Now, what if i went to my investment advisor and told her I had some money to invest and she told me about two mutual funds I could get into. One would cost me $150,000 and after 25 years it would be worth... $150,000 (okay, maybe a bit more for inflation, etc.). The other would cost 10% more and after 25 years would be worth $340,000. The choice would be a no brainer. It should be the same in choosing a regular house or a Super green house. And this only speaks to the financial advantages. It says nothing about reducing our impact on the environment, increased comfort and air quality in the home, improved resale value and the every day satisfaction of knowing you are in a quality home.
Posted: 12:16 am on July 7th

MFournier MFournier writes: Great article. It reminds me of my previous job before I returned to the building trades. I was a graphic designer in a marketing department for a software company. At that job the software developers would go on and on about the latest technologies they were building in to the software and to them the they thought it was obvious how 32 bit vs 16 bit code was better or multithreaded applications were a worth the upgrade costs but they had no idea how to relate it to customers needs.

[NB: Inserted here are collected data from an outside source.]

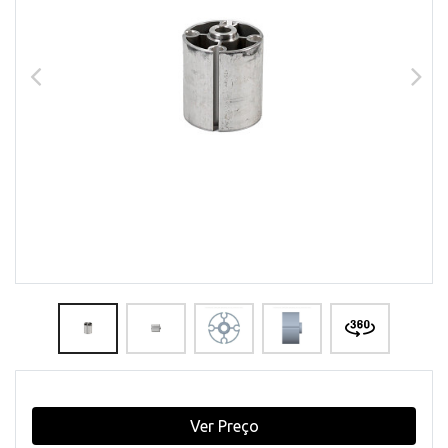
Ver Preço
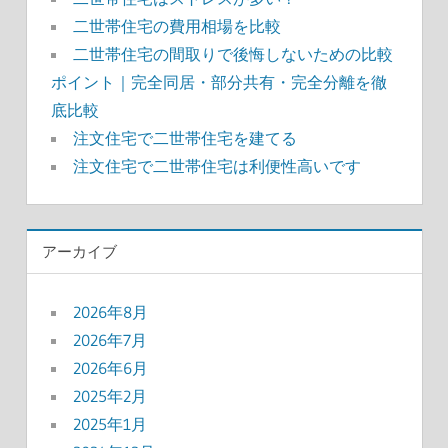
二世帯住宅の費用相場を比較
ン
二世帯住宅の間取りで後悔しないための比較
ポイント｜完全同居・部分共有・完全分離を徹
底比較
注文住宅で二世帯住宅を建てる
注文住宅で二世帯住宅は利便性高いです
アーカイブ
2026年8月
2026年7月
2026年6月
2025年2月
2025年1月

Now that I am remodeling homes and building custom homes I understand the technologies that make for a better built home and a greener home but I also remember my experience in marketing. Fist rules is know you customers NEEDS and concerns and fill them. Don't sell them technology but solve a real problem they have with it.

Real Problem 1. Higher fuel costs
Solutions: better sealed and insulated shell, High efficiency HVAC systems, and alternative energy mechanical systems.

Real Problem 2. Tighter houses mean bad air quality
Solutions: Properly designed HVAC systems that include air exchangers., Building products that do not off gas or contain unhealthy chemicals.

Real Problem 3. We all live in a world of limited resources and are concerned with the our impact on the environment we live but more important is the immediate environment of your own back yard, our own drinking water or septic system and our families comfort.

Solutions: Low water consumption fixtures. limited or no use of unhealthy chemicals on the job site that will be their home. remind them building waste is their waste and can end up in their immediate environment local land fills leach into local water supplies do they really want to risk it to save a few bucks?

Real problem faced buy all home owners hiring a contractor.
Solutions: Independent certification and energy audits that prove you are really providing what you promises with out the homeowner having to take your word for it.
The cost of these certifications is nothing compared to the piece of mind they get from them.

The key is make the customer feel that it is not a mater of higher cost or lower cost or built to code minimum or built to green specs. But that it is the difference of built right or built wrong. No one cuts what they deem as necessary so it is up to you to show them that they need to build green if they are going to build a properly built modern home anything less is simply a waste of money and a risk to their health and their families and also a risk to their investment in a new home.
No one wants to spend more then the need too but even worse no one wants to feel that even though they spent less it was a waste of money because they ended up with less then what they needed or it was inferior to the point of being a hazard to their health or their wallet.